The Federalist Papers
Normally in my circle of office mates, the conversations that fill up the large gaps between actual engineering work consists of sports or movies or food, but with the recent presidential election there has been a lot of chatter about politics. In a recent discussion my immediate supervisor asked me where I kept my copy of the Constitution so he could prove one point or another. I replied that I didn’t have one, but could Google him up one if he desired. He said, “Never mind, I’ll go get mine.” “You have one?” I asked. He said sure, it is in the back of my copy of The Federalist Papers.
Now I’m sure I must have learned about these papers somewhere in my admittedly dodgy educational experience, but couldn’t come up with what they were. He came back and handed me a normal sized paperback, that seemed substantially weighty (like Krispy Kreme doughnuts) and was full of 85 letters to the editor sort of essays, written by Alexander Hamilton, James Madison & John Jay in 1787-78 to explain the need for and explain why the state of New York should ratify the proposed Constitution.

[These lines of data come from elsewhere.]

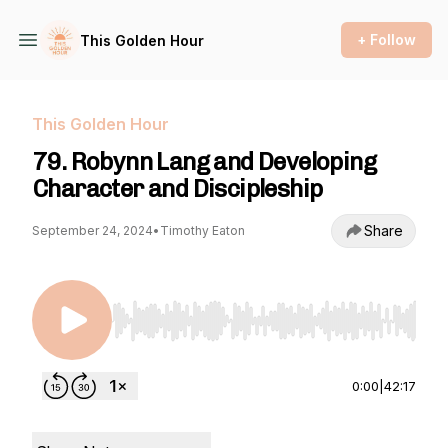
+ Follow
This Golden Hour
This Golden Hour
79. Robynn Lang and Developing
Character and Discipleship
Share
September 24, 2024
•
Timothy Eaton
Use Left/Right to seek, Home/End to jump to st
0:00
|
42:17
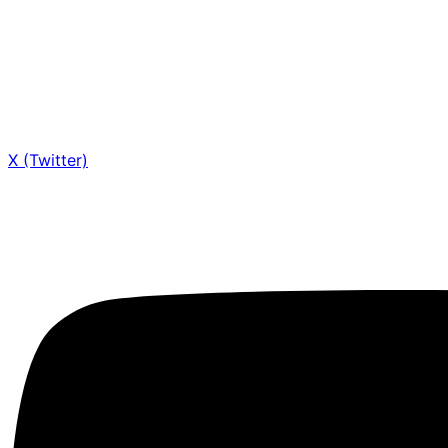
X (Twitter)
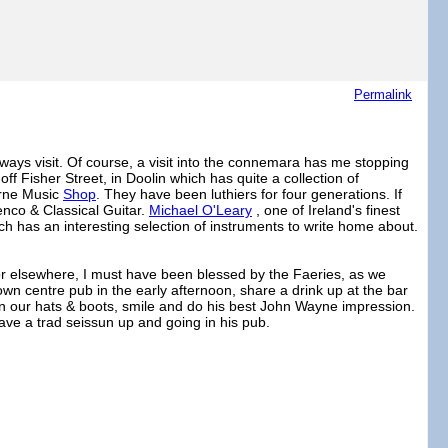
Permalink
ways visit. Of course, a visit into the connemara has me stopping
off Fisher Street, in Doolin which has quite a collection of
yrne Music
Shop
. They have been luthiers for four generations. If
enco & Classical Guitar.
Michael O'Leary
, one of Ireland's finest
ch has an interesting selection of instruments to write home about.
for elsewhere, I must have been blessed by the Faeries, as we
a town centre pub in the early afternoon, share a drink up at the bar
in our hats & boots, smile and do his best John Wayne impression.
ave a trad seissun up and going in his pub.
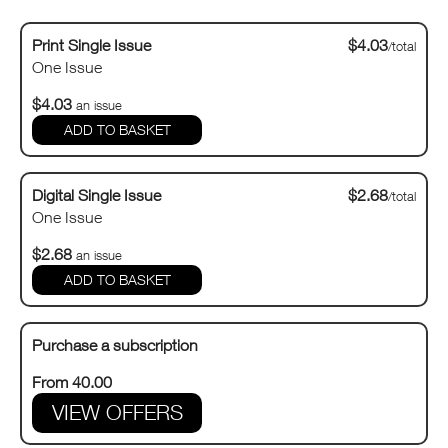
Print Single Issue
$4.03
/total
One Issue
$4.03
an issue
Digital Single Issue
$2.68
/total
One Issue
$2.68
an issue
Purchase a subscription
From 40.00
VIEW OFFERS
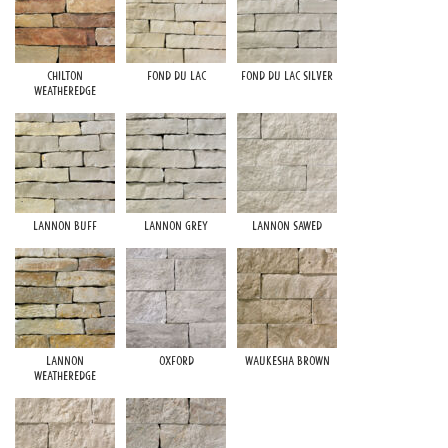
Chilton
Fond du Lac
Fond du Lac Silver
Weatheredge
Lannon Buff
Lannon Grey
Lannon Sawed
Lannon
Oxford
Waukesha Brown
Weatheredge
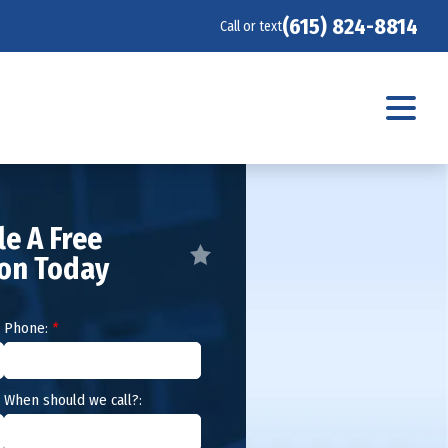
(615) 824-8814
Call or text
e A Free
ion Today
Phone:
*
When should we call?:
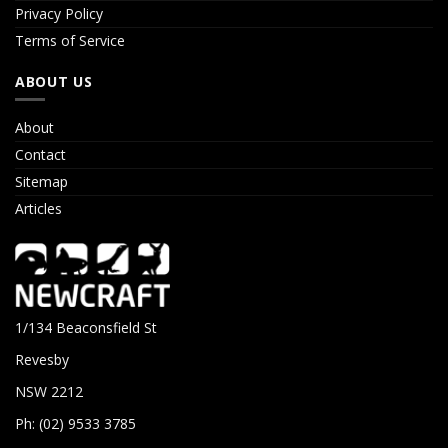
Privacy Policy
Terms of Service
ABOUT US
About
Contact
Sitemap
Articles
1/134 Beaconsfield St
Revesby
NSW 2212
Ph: (02) 9533 3785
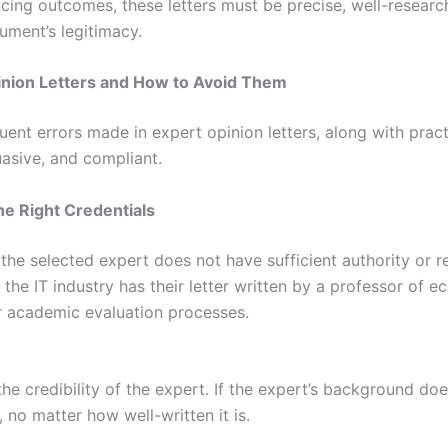
ncing outcomes, these letters must be precise, well-researc
ument’s legitimacy.
nion Letters and How to Avoid Them
ent errors made in expert opinion letters, along with pract
uasive, and compliant.
he Right Credentials
 selected expert does not have sufficient authority or reco
 the IT industry has their letter written by a professor of 
r academic evaluation processes.
he credibility of the expert. If the expert’s background does
s, no matter how well-written it is.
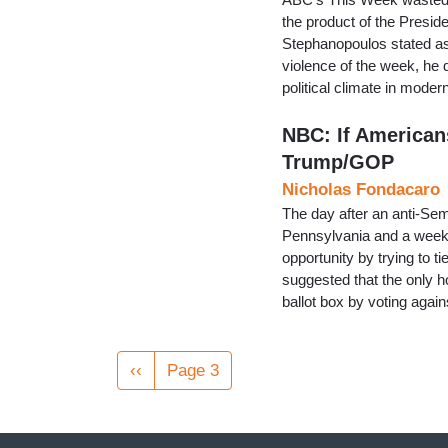
the product of the Presid
Stephanopoulos stated as 
violence of the week, he d
political climate in moder
NBC: If Americans
Trump/GOP
Nicholas Fondacaro
The day after an anti-Sem
Pennsylvania and a week 
opportunity by trying to ti
suggested that the only 
ballot box by voting agai
Pagination
Previous
‹‹
Page 3
page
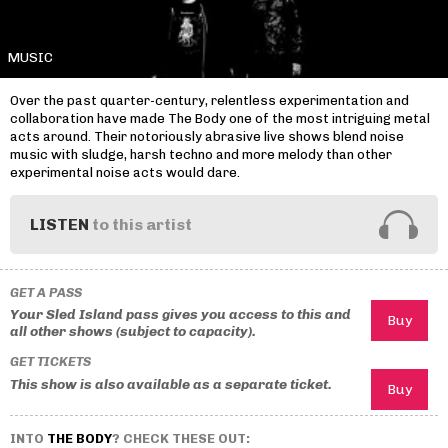
MUSIC
Over the past quarter-century, relentless experimentation and
collaboration have made The Body one of the most intriguing metal
acts around. Their notoriously abrasive live shows blend noise
music with sludge, harsh techno and more melody than other
experimental noise acts would dare.
LISTEN
to this artist
GET A PASS
Your Sled Island pass gives you access to this and
all other shows (subject to capacity).
GET TICKETS
This show is also available as a separate ticket.
INTO
THE BODY
? CHECK THESE OUT:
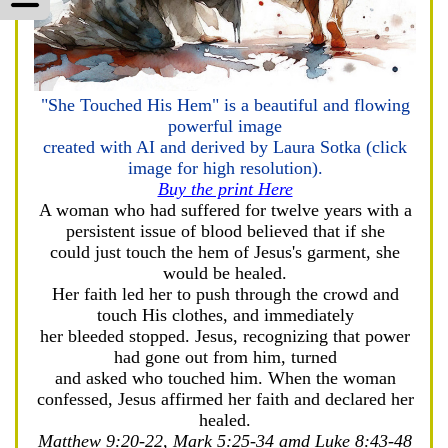
"She Touched His Hem" is a beautiful and flowing
powerful image
created with AI and derived by Laura Sotka (click
image for high resolution).
Buy the print Here
A woman who had suffered for twelve years with a
persistent issue of blood believed that if she
could just touch the hem of Jesus's garment, she
would be healed.
Her faith led her to push through the crowd and
touch His clothes, and immediately
her bleeded stopped. Jesus, recognizing that power
had gone out from him, turned
and asked who touched him. When the woman
confessed, Jesus affirmed her faith and declared her
healed.
Matthew 9:20-22, Mark 5:25-34 amd Luke 8:43-48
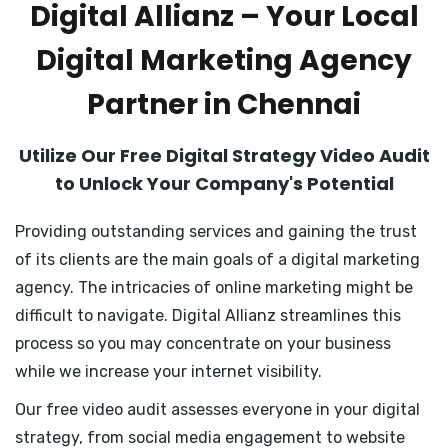
Digital Allianz – Your Local
Digital Marketing Agency
Partner in Chennai
Utilize Our Free Digital Strategy Video Audit
to Unlock Your Company's Potential
Providing outstanding services and gaining the trust
of its clients are the main goals of a digital marketing
agency. The intricacies of online marketing might be
difficult to navigate. Digital Allianz streamlines this
process so you may concentrate on your business
while we increase your internet visibility.
Our free video audit assesses everyone in your digital
strategy, from social media engagement to website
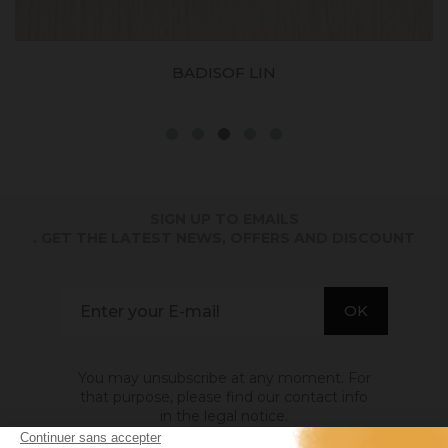
BADISOF LIN
SIGN UP TO EMAILS
. GET THE LATEST NEWS, OFFERS AND DISCOUNT
You may unsubscribe at any moment. For
that purpose, please find our contact info
in the legal notice.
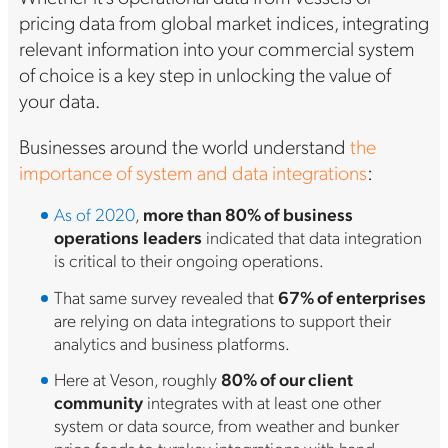
pricing data from global market indices, integrating
relevant information into your commercial system
of choice is a key step in unlocking the value of
your data.
Businesses around the world understand
the
importance of system and data integrations
:
As of 2020
,
more than 80% of business
operations
leaders
indicated that data integration
is critical to their ongoing operations.
That same survey revealed that
67% of enterprises
are relying on data integrations to support their
analytics and business platforms.
Here at Veson, roughly
80% of our client
community
integrates with at least one other
system or data source, from weather and bunker
price feeds to turnkey integrations with hand-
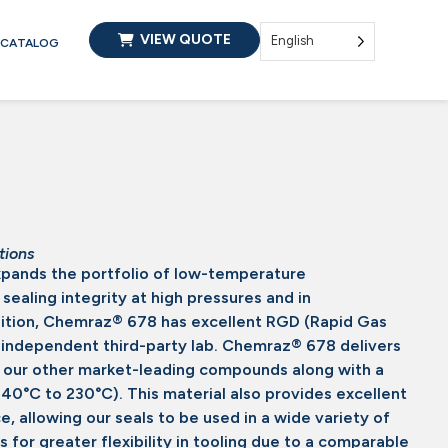
VIEW QUOTE
English
CATALOG
tions
ands the portfolio of low-temperature
ealing integrity at high pressures and in
dition, Chemraz® 678 has excellent RGD (Rapid Gas
 independent third-party lab. Chemraz® 678 delivers
s our other market-leading compounds along with a
40°C to 230°C). This material also provides excellent
, allowing our seals to be used in a wide variety of
s for greater flexibility in tooling due to a comparable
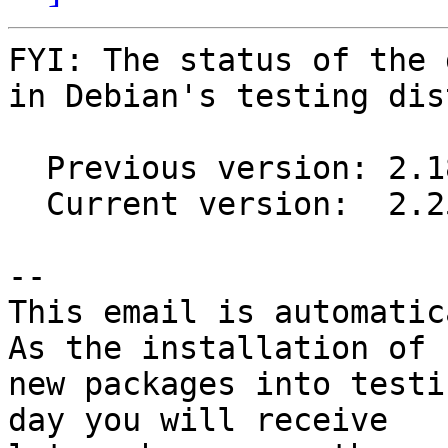
FYI: The status of the 
in Debian's testing dis
  Previous version: 2.18.0-1

  Current version:  2.25.0-2

-- 

This email is automatica
As the installation of

new packages into testi
day you will receive
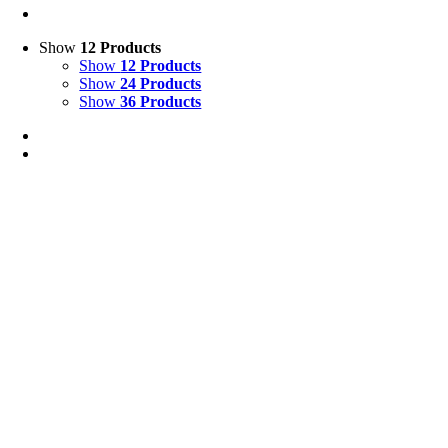
Show
12 Products
Show
12 Products
Show
24 Products
Show
36 Products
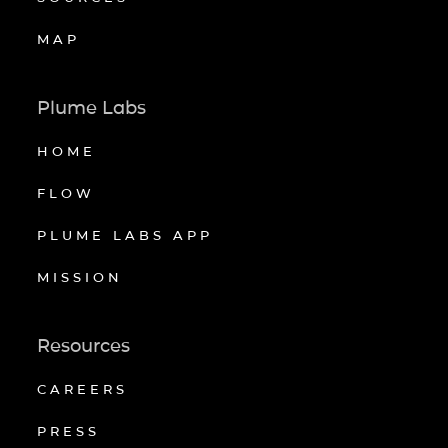
MAP
Plume Labs
HOME
FLOW
PLUME LABS APP
MISSION
Resources
CAREERS
PRESS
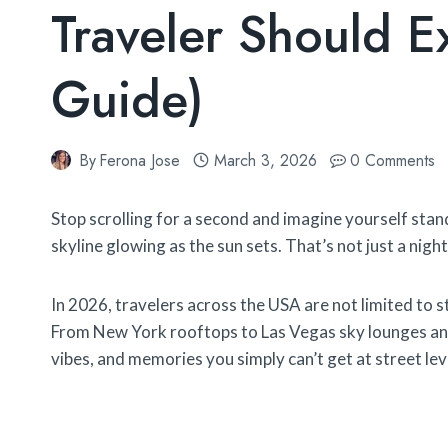
Traveler Should 
Guide)
By
Ferona Jose
March 3, 2026
0 Comments
Stop scrolling for a second and imagine yourself stand
skyline glowing as the sun sets. That’s not just a nigh
In 2026, travelers across the USA are not limited to 
From New York rooftops to Las Vegas sky lounges and
vibes, and memories you simply can’t get at street lev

To say that deficiencies may be provided for by requisitions upon the States, is on the one hand to acknowledge that this system cannot be depended upon, and on the other hand to depend upon it for every thing beyond a certain limit. Those who have carefully attended to its vices and deformities as they have been exhibited by experience or delineated in the course of these papers, must feel invincible repugnancy to trusting the national interests in any degree to its operation. Its inevitable tendency, whenever it is brought into activity, must be to enfeeble the Union, and sow the seeds of discord and contention between the federal head and its members, and between the members themselves.
That is but a small excerpt from #30, Concerning the General Power of Taxation, and now I can see why the book felt so heavy.